In response, the government explained that the primary concern of the labor mischarging claim is that IBM mischarged the government for personnel who did not meet the contractually specified qualifications. The government noted that the March 2013 demand letter stated that its investigation discovered that that IBM personnel did not have the appropriate subject matter expertise and were not qualified to execute the IT security related tasks. The board found this language encompassed the government’s labor mischarging claim.
Alternatively, IBM argued that it was entitled to summary judgment with respect to 18 of the 22 employees encompassed by the claim, because they began worked on the task order before March 2007, and therefore the government would have received their resumes at the time the employees were hired. The board disagreed, finding that IBM had not conclusively demonstrated the date the employees were hired. Similarly, the board found that IBM had not established the dates of specific invoices for which it sough summary judgment.

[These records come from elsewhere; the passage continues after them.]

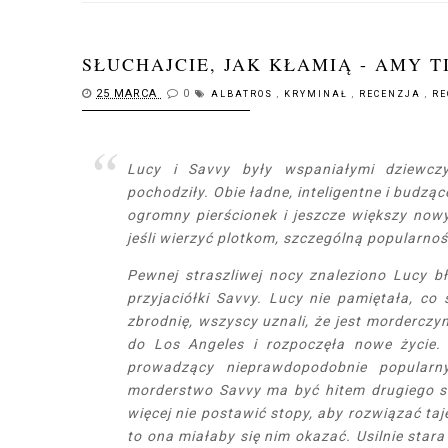
SŁUCHAJCIE, JAK KŁAMIĄ - AMY T
25 MARCA
0
ALBATROS
,
KRYMINAŁ
,
RECENZJA
,
RE
Lucy i Savvy były wspaniałymi dziewczy
pochodziły. Obie ładne, inteligentne i budzą
ogromny pierścionek i jeszcze większy now
jeśli wierzyć plotkom, szczególną popularno
Pewnej straszliwej nocy znaleziono Lucy bł
przyjaciółki Savvy. Lucy nie pamiętała, co
zbrodnię, wszyscy uznali, że jest morderczy
do Los Angeles i rozpoczęła nowe życie. 
prowadzący nieprawdopodobnie popularny
morderstwo Savvy ma być hitem drugiego se
więcej nie postawić stopy, aby rozwiązać taj
to ona miałaby się nim okazać. Usilnie sta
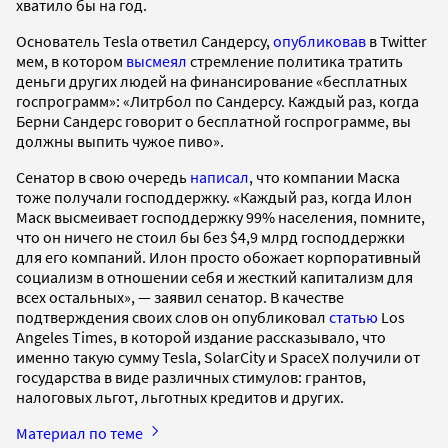
хватило бы на год.
Основатель Tesla ответил Сандерсу,
опубликовав
в Twitter
мем, в котором
высмеял
стремление политика тратить
деньги других людей на финансирование «бесплатных
госпрограмм»: «Литрбол по Сандерсу. Каждый раз, когда
Берни Сандерс говорит о бесплатной госпрограмме, вы
должны выпить чужое пиво».
Сенатор в свою очередь
написал
, что компании Маска
тоже получали господдержку. «Каждый раз, когда Илон
Маск высмеивает господдержку 99% населения, помните,
что он ничего не стоил бы без $4,9 млрд господдержки
для его компаний. Илон просто обожает корпоративный
социализм в отношении себя и жесткий капитализм для
всех остальных», — заявил сенатор. В качестве
подтверждения своих слов он опубликовал
статью
Los
Angeles Times, в которой издание рассказывало, что
именно такую сумму Tesla, SolarCity и SpaceX получили от
государства в виде различных стимулов: грантов,
налоговых льгот, льготных кредитов и других.
Материал по теме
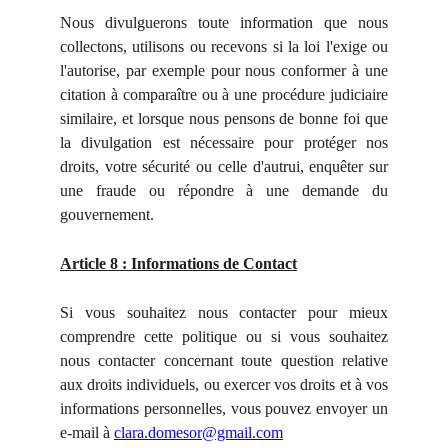
Nous divulguerons toute information que nous
collectons, utilisons ou recevons si la loi l'exige ou
l'autorise, par exemple pour nous conformer à une
citation à comparaître ou à une procédure judiciaire
similaire, et lorsque nous pensons de bonne foi que
la divulgation est nécessaire pour protéger nos
droits, votre sécurité ou celle d'autrui, enquêter sur
une fraude ou répondre à une demande du
gouvernement.
Article 8 : Informations de Contact
Si vous souhaitez nous contacter pour mieux
comprendre cette politique ou si vous souhaitez
nous contacter concernant toute question relative
aux droits individuels, ou exercer vos droits et à vos
informations personnelles, vous pouvez envoyer un
e-mail à
clara.domesor@gmail.com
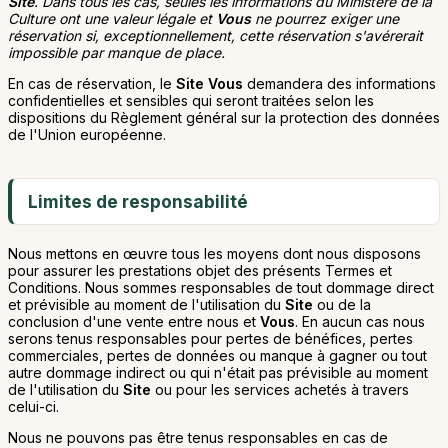
Site
. Dans tous les cas, seules les informations du Ministère de la
Culture ont une valeur légale et
Vous
ne pourrez exiger une
réservation si, exceptionnellement, cette réservation s'avérerait
impossible par manque de place.
En cas de réservation, le
Site
Vous
demandera des informations
confidentielles et sensibles qui seront traitées selon les
dispositions du Règlement général sur la protection des données
de l'Union européenne.
Limites de responsabilité
Nous mettons en œuvre tous les moyens dont nous disposons
pour assurer les prestations objet des présents Termes et
Conditions. Nous sommes responsables de tout dommage direct
et prévisible au moment de l'utilisation du
Site
ou de la
conclusion d'une vente entre nous et
Vous
. En aucun cas nous
serons tenus responsables pour pertes de bénéfices, pertes
commerciales, pertes de données ou manque à gagner ou tout
autre dommage indirect ou qui n'était pas prévisible au moment
de l'utilisation du
Site
ou pour les services achetés à travers
celui-ci.
Nous ne pouvons pas être tenus responsables en cas de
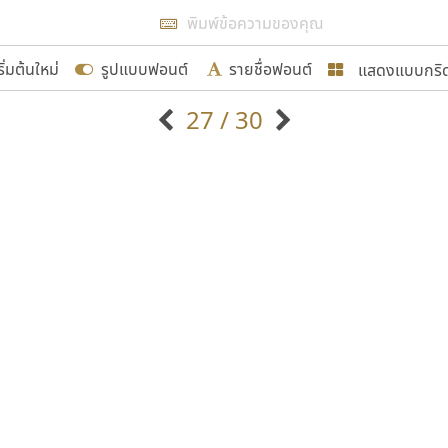
แสดงผลแบบลิสต์
ริ่มต้นใหม่
รูปแบบฟอนต์
รายชื่อฟอนต์
แสดงแบบกริ
รเพิ่มฟอนต์ไทยเข้าไปให้ได้อย่างน้อยเดือนละ ๓๐ ฟอนต์ นั่
27 / 30
นอกจากจะเป็นประโยชน์ต่อตนเองแล้ว จะมีประโยชน์กับผู้อื่นไ
แบบตัวอักษรจีน
แบบตัวอักษรหัวบัว
แบบตัวอักษรซ้อนเงา
แบบตัวอักษรหัวบอด
G
H
I
J
K
L
M
N
O
P
Q
R
แบบตัวอักษรย้อนยุค
แบบตัวอักษรเกาหลี
ขอขอบคุณ
ถ
แบบตัวอักษรล้านนา
ท
ธ
น
บ
ป
แบบตัวอักษรเส้นขอบ
ผ
พ
ฟ
ภ
ม
แบบตัวอักษรลาว
แบบตัวอักษรแฟนซี
แบบตัวอักษรสคริปท์
แบบตัวอักษรโบราณ
อกแบบฟอนต์ไทยทุกท่านที่สร้างสรรค์ผลงานเพื่อสืบสานอัก
อน ปรัชญา สิงห์โต ที่อนุญาตให้เผยแพร่ข้อมูลจาก ฟอนต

IBM also sought summary judgment on the portion of the government’s claim alleging it failed to meet the network security acceptable quality levels. According to IBM, an AQL violation occurs only if a relevant deficiency is noted in monthly metric reports, and none were ever reported. In response, the government disputed the veracity of the information contained in the monthly metric reports, which IBM prepared as a deliverable under the task order. The government argued that its investigation revealed that security patches were missing, documentation was lacking, and that information systems were not in compliance with DoD configuration standards at the time when IBM was reporting no deficiencies and policy compliance in its reports. The board held that the government had established a material fact in dispute and denied summary judgment.
Finally, IBM moved to dismiss the government’s complaint for failure to state a claim for breach of contract, arguing that the complaint did not identify any contractual provision specifying that particular tasks may only be performed by a person in a specific labor category. According to IBM, the contract required merely that IBM bill based on labor rates defined by each worker’s labor category, not by the actual tasks performed.

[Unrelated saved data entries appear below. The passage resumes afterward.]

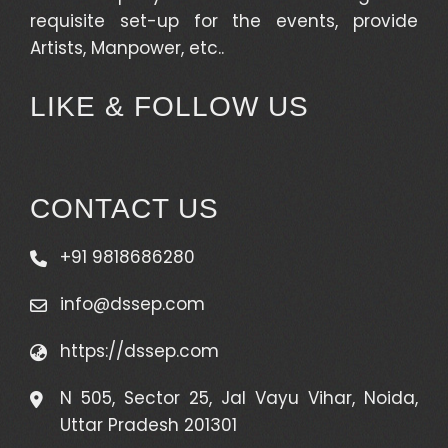
requisite set-up for the events, provide
Artists, Manpower, etc..
LIKE & FOLLOW US
CONTACT US
+91 9818686280
info@dssep.com
https://dssep.com
N 505, Sector 25, Jal Vayu Vihar, Noida,
Uttar Pradesh 201301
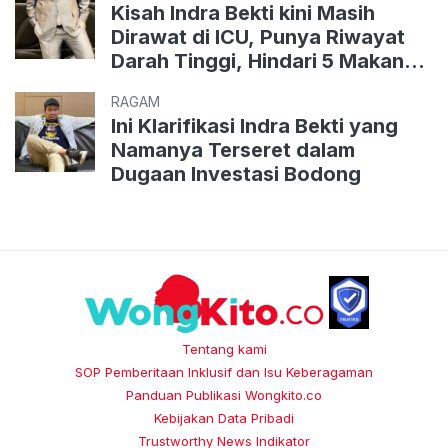
Kisah Indra Bekti kini Masih
Dirawat di ICU, Punya Riwayat
Darah Tinggi, Hindari 5 Makanan
dan Minuman ini
RAGAM
Ini Klarifikasi Indra Bekti yang
Namanya Terseret dalam
Dugaan Investasi Bodong
Tentang kami
SOP Pemberitaan Inklusif dan Isu Keberagaman
Panduan Publikasi Wongkito.co
Kebijakan Data Pribadi
Trustworthy News Indikator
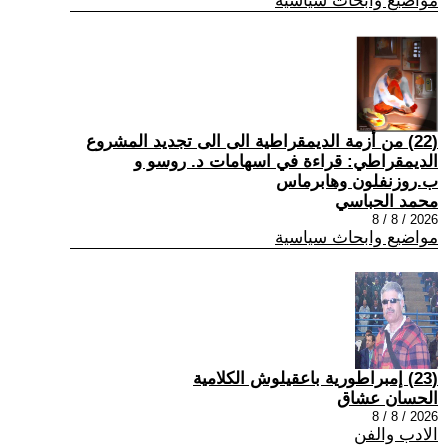
مواضيع وابحاث سياسية
(22) من أزمة الديمقراطية الى الى تجديد المشروع
الديمقراطي: قراءة في اسهامات د. روسو و
ب.روزنفلون وهابرماس
محمد الحباسي
2026 / 8 / 8
مواضيع وابحاث سياسية
(23) إمبراطورية باعقيلوش الكلامية
الحسان عشاق
2026 / 8 / 8
الادب والفن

In response, the government explained that the primary concern in its complaint is that IBM mischarged the government for personnel who did not meet the contractually-specified qualifications, not that contractor personnel worked on tasks outside their assigned labor categories. According to the government, it does not matter what task an employee is performing if the government is consistently paying the contractor for a more costly labor category.
The board sided with the government, broadly interpreting the labor mischarging allegations as alleging both that appellant overcharged for tasks performed by certain individuals, and that certain individuals did not perform the minimum required elements of the task order. The board acknowledged that the government’s complaint could have been more specific in terms of identifying alleged violations of contractual terms, but found that the COFD alleged that IBM employees violated the task order by failing to perform tangible work in the area of quality assurance, network security and enterprise architecture as prescribed in the PWS. Further, the COFD alleged that IBM personnel did not have appropriate subject matter expertise, and were not qualified to execute IT security tasks. Taken together, the board found the allegations in the complaint and the COFD were sufficient to state a claim for labor mischarging.
IBM Corporation is represented by David W. Burgett, Brendan M. Lill, and Nicole D. Picard of Hogan Lovells US LLP. The government is represented by Raymond M. Saunders, Army Chief Trial Attorney, and Frank A. March, Trial Attorney.